**Listed records:**

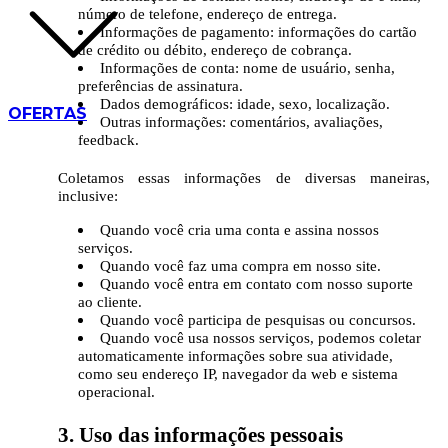
número de telefone, endereço de entrega.
Informações de pagamento: informações do cartão
de crédito ou débito, endereço de cobrança.
Informações de conta: nome de usuário, senha,
preferências de assinatura.
Dados demográficos: idade, sexo, localização.
OFERTAS
Outras informações: comentários, avaliações,
feedback.
Coletamos essas informações de diversas maneiras,
inclusive:
Quando você cria uma conta e assina nossos
serviços.
Quando você faz uma compra em nosso site.
Quando você entra em contato com nosso suporte
ao cliente.
Quando você participa de pesquisas ou concursos.
Quando você usa nossos serviços, podemos coletar
automaticamente informações sobre sua atividade,
como seu endereço IP, navegador da web e sistema
operacional.
3. Uso das informações pessoais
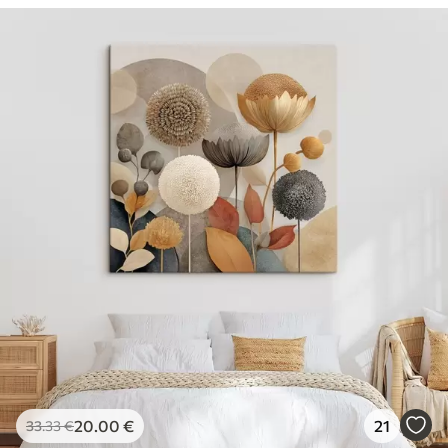
20
.00
€
21
33
.33
€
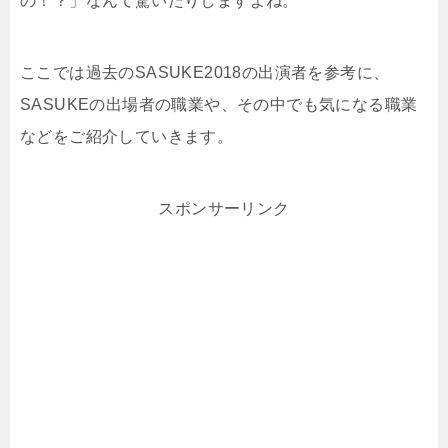
の！？」なんて驚いたりしますよね。
ここでは過去のSASUKE2018の出演者を参考に、
SASUKEの出場者の職業や、その中でも気になる職業
などをご紹介していきます。
スポンサーリンク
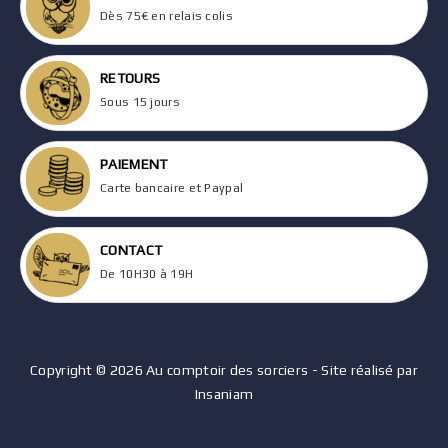
Dès 75€ en relais colis
RETOURS
Sous 15 jours
PAIEMENT
Carte bancaire et Paypal
CONTACT
De 10H30 à 19H
Copyright © 2026 Au comptoir des sorciers - Site réalisé par
Insaniam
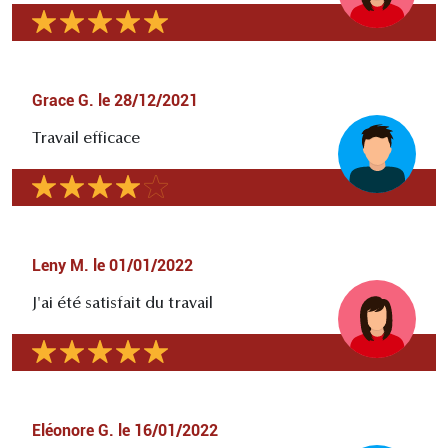
Grace G.
le
28/12/2021
Travail efficace
Leny M.
le
01/01/2022
J'ai été satisfait du travail
Eléonore G.
le
16/01/2022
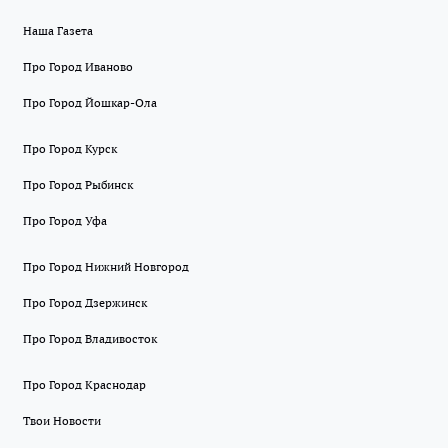
Наша Газета
Про Город Иваново
Про Город Йошкар-Ола
Про Город Курск
Про Город Рыбинск
Про Город Уфа
Про Город Нижний Новгород
Про Город Дзержинск
Про Город Владивосток
Про Город Краснодар
Твои Новости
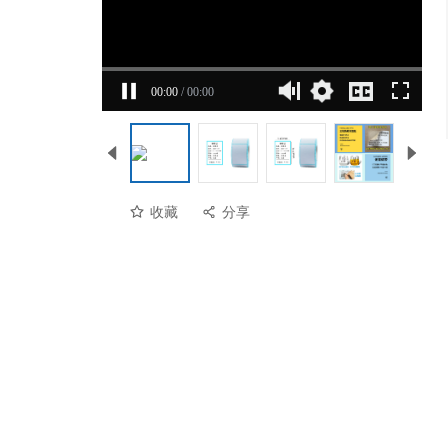
00:00
/
00:00
收藏
分享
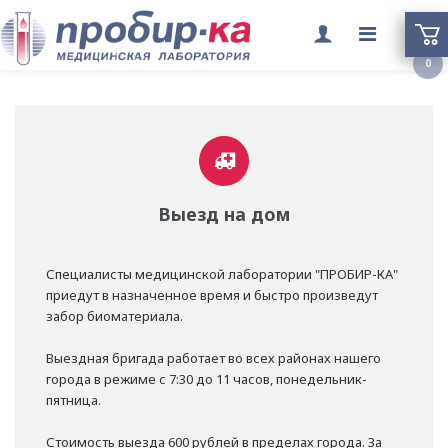
Переклю
0
меню
Выезд на дом
Специалисты медицинской лаборатории "ПРОБИР-КА"
приедут в назначенное время и быстро произведут
забор биоматериала.
Выездная бригада работает во всех районах нашего
города в режиме с 7:30 до 11 часов, понедельник-
пятница.
Стоимость выезда 600 рублей в пределах города. За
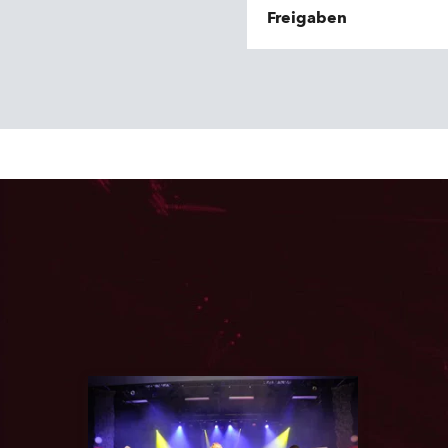
Freigaben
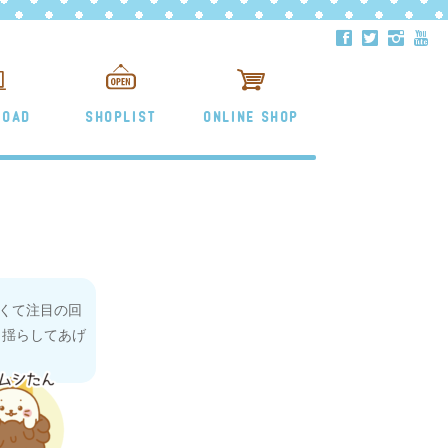
ä
å
ë
ð
LOAD
SHOPLIST
ONLINE SHOP
くて注目の回
ら揺らしてあげ
る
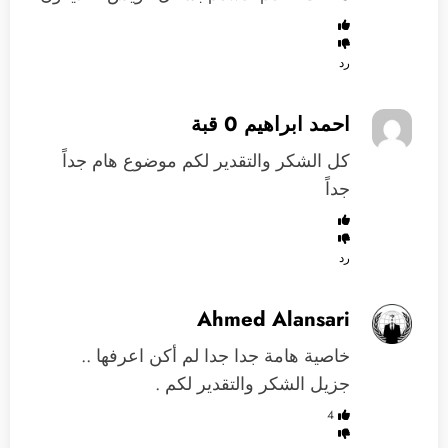
رد
احمد ابراهيم 0 قبة
كل الشكر والتقدير لكم موضوع هام جداً
جداً
رد
Ahmed Alansari
خاصية هامة جدا جدا لم أكن اعرفها ..
جزيل الشكر والتقدير لكم .
4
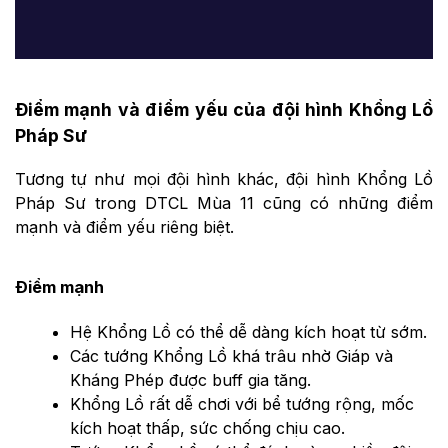
Điểm mạnh và điểm yếu của đội hình Khổng Lồ
Pháp Sư
Tương tự như mọi đội hình khác, đội hình Khổng Lồ
Pháp Sư trong DTCL Mùa 11 cũng có những điểm
mạnh và điểm yếu riêng biệt.
Điểm mạnh
Hệ Khổng Lồ có thể dễ dàng kích hoạt từ sớm.
Các tướng Khổng Lồ khá trâu nhờ Giáp và
Kháng Phép được buff gia tăng.
Khổng Lồ rất dễ chơi với bể tướng rộng, mốc
kích hoạt thấp, sức chống chịu cao.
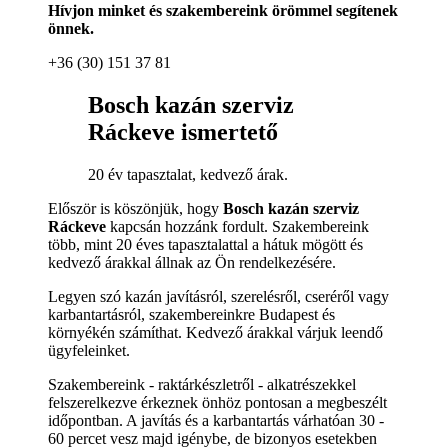
Hívjon minket és szakembereink örömmel segítenek
önnek.
+36 (30) 151 37 81
Bosch kazán szerviz
Ráckeve ismertető
20 év tapasztalat, kedvező árak.
Először is köszönjük, hogy
Bosch kazán szerviz
Ráckeve
kapcsán hozzánk fordult. Szakembereink
több, mint 20 éves tapasztalattal a hátuk mögött és
kedvező árakkal állnak az Ön rendelkezésére.
Legyen szó kazán javításról, szerelésről, cseréről vagy
karbantartásról, szakembereinkre Budapest és
környékén számíthat. Kedvező árakkal várjuk leendő
ügyfeleinket.
Szakembereink - raktárkészletről - alkatrészekkel
felszerelkezve érkeznek önhöz pontosan a megbeszélt
időpontban. A javítás és a karbantartás várhatóan 30 -
60 percet vesz majd igénybe, de bizonyos esetekben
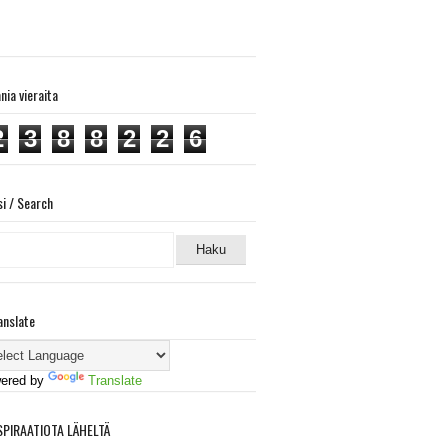
ania vieraita
2
3
8
8
2
2
6
si / Search
anslate
ered by
Translate
SPIRAATIOTA LÄHELTÄ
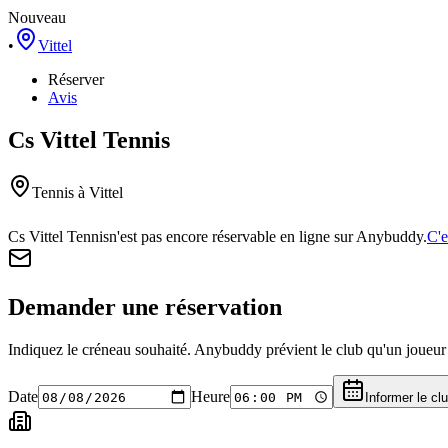
Nouveau
•
Vittel
Réserver
Avis
Cs Vittel Tennis
Tennis
à Vittel
Cs Vittel Tennis
n'est pas encore réservable en ligne sur Anybuddy.
C'e
Demander une réservation
Indiquez le créneau souhaité. Anybuddy prévient le club qu'un joueur a
Date
Heure
Informer le cl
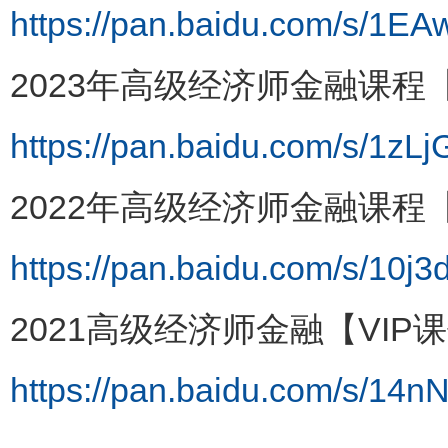
https://pan.baidu.com/s/1
2023年高级经济师金融课程【
https://pan.baidu.com/s/1
2022年高级经济师金融课程【
https://pan.baidu.com/s/1
2021高级经济师金融【VIP
https://pan.baidu.com/s/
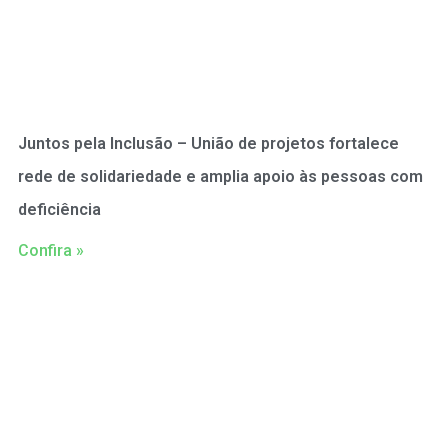
Juntos pela Inclusão – União de projetos fortalece
rede de solidariedade e amplia apoio às pessoas com
deficiência
Confira »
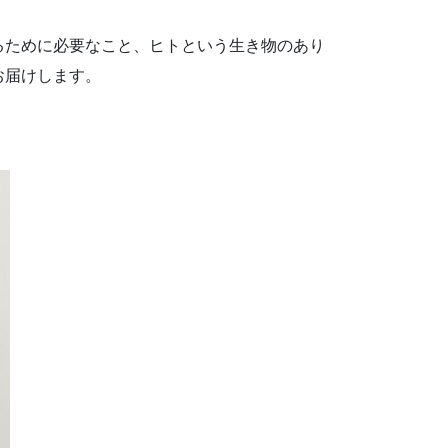
るために必要なこと、ヒトという生き物のあり
お届けします。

**Work instruction:**
Leave the pictures out and copy exactly the lines from the one that holds "kapcsán hozzánk fordult. Szakembereink" through the last line of the material.

**Your response:**
kapcsán hozzánk fordult. Szakembereink
több, mint 20 éves tapasztalattal a hátuk mögött és
kedvező árakkal állnak az Ön rendelkezésére.
Legyen szó kazán javításról, szerelésről, cseréről vagy
karbantartásról, szakembereinkre Budapest és
környékén számíthat. Kedvező árakkal várjuk leendő
ügyfeleinket.
Szakembereink - raktárkészletről - alkatrészekkel
felszerelkezve érkeznek önhöz pontosan a megbeszélt
időpontban. A javítás és a karbantartás várhatóan 30 -
60 percet vesz majd igénybe, de bizonyos esetekben
ania vieraita
2
3
8
8
2
2
6
si / Search
anslate
ered by
Translate
SPIRAATIOTA LÄHELTÄ
Nouveau
•
Vittel
Réserver
Avis
Cs Vittel Tennis
Tennis
à Vittel
Cs Vittel Tennis
n'est pas encore réservable en ligne sur Anybuddy.
C'e
Demander une réservation
Indiquez le créneau souhaité. Anybuddy prévient le club qu'un joueur a
Date
Heure
Informer le cl
https://pan.baidu.com/s/1
2023年高级经济师金融课程【
https://pan.baidu.com/s/1
2022年高级经济师金融课程【
https://pan.baidu.com/s/1
2021高级经济师金融【VIP
https://pan.baidu.com/s/
Juntos pela Inclusão – União de projetos fortalece
rede de solidariedade e amplia apoio às pessoas com
deficiência
Confira »
るために必要なこと、ヒトという生き物のあり
お届けします。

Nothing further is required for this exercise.